Building Regulations, BuildtoPlans

Changes to the Building Regulations come into effect on 15th June 2022

What’s changed and what you need to know

Updated Building Regulations for England take effect today. Here we outline the major changes, what architects need to know and how it will affect current and proposed projects

The updated regulations include amendments to Approved Documents Part F (Ventilation) and Part L (Conservation of fuel and power) and the release of a new Approved Document for Overheating (Part O) and Infrastructure for charging electric vehicles (Part S). They are primarily focused on new non-domestic buildings but also include policies for existing non-domestic buildings and new and existing housing.

Why are they changing? The Department for Levelling Up, Housing & Communities says the changes ‘mark an important step on our journey towards a cleaner, greener built environment and it supports us in our target to reduce the UK’s carbon emissions to net-zero by 2050’.

The bulk of the changes are part of the roadmap, or rather interim measures to the government’s Future Homes Standard and Future Buildings Standard – planned for 2025 – for which a key part is that all new builds are capable of being net zero in terms of operational carbon when the grid decarbonises.

According to numbers from the Department for Business, Energy & Industrial Strategy, heating and power account for 40 per cent of the UK’s total energy use. So implementing new building regulations that reduce the need to heat and power buildings can help the UK make lengths to reach its zero carbon goals.

But will they enforce greener projects? And how will they improve on current Building Regulations?
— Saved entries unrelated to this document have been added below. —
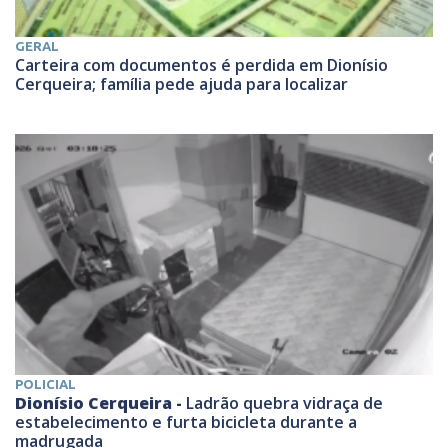
GERAL
Carteira com documentos é perdida em Dionísio
Cerqueira; família pede ajuda para localizar
POLICIAL
Dionísio Cerqueira -
Ladrão quebra vidraça de
estabelecimento e furta bicicleta durante a
madrugada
Architects and engineers criticised the government’s amendments to energy efficiency regulations in December when the AJ first reported on the proposed changes, describing them as ‘a tiny step at a time when we need to be making a huge leap’.

What are the key changes?
From 15 June, new-build homes will need to produce at least 31 per cent less carbon emissions. The installation of electric heating systems combined with renewable energy sources such as solar are both seen as enablers for doing so
New non-domestic builds will need to produce at least 27 per cent less carbon emissions with similar low energy measures to the previous in place
A new metric for measuring energy efficiency has been introduced. ‘Primary energy’ will be used to measure the efficiency of a building’s heating as well as the energy required to deliver fuel to a building (this even extends to including the efficiency of the power station supplying the electricity)
New minimum efficiency standards have been provided. In all new domestic builds, the new U-value for walls will be 0.18 W/m2, 1.4 for windows and roof lights and 1.4 for doors. In non-domestic builds there’s a lowered U-value of 0.26 for walls and majority of windows/curtain walling must achieve 1.6 W/m2
New and replacement heating systems in both domestic and non-domestic builds must have a maximum flow temperature of 55°C
Existing non-domestic buildings must improve the efficiency of heating and hot water boiler systems through installation of new controls. In new buildings (non-domestic), the minimum lighting efficacy has been raised to 80 luminaire lumens per circuit watt for display lighting and 95 for general lighting
Background trickle vents have been recommended for non-domestic buildings along with a new requirement for CO2 monitors in all offices. The recommended minimum air supply rate is 0.5 l/s.m2
The Fabric Energy Efficiency Standard (FEES) level in new homes will be set by a ‘full fabric specification’ and SAP compliance will now be applied to extensions built on existing properties
The new Approved Document O introduces glazing limits in new-build homes, care homes, schools and student accommodation to reduce unwanted solar gain. It also enforces new levels of cross-ventilation
The new Approved Document S requires all domestic new builds to have the preparatory work completed for future installation of an electric vehicle charging point
The interim measures will apply to all projects after 15 June 2022, except where a building notice has been given or full plans have been submitted with local councils. However, the new regulations will apply to all projects regardless from 15 June 2023.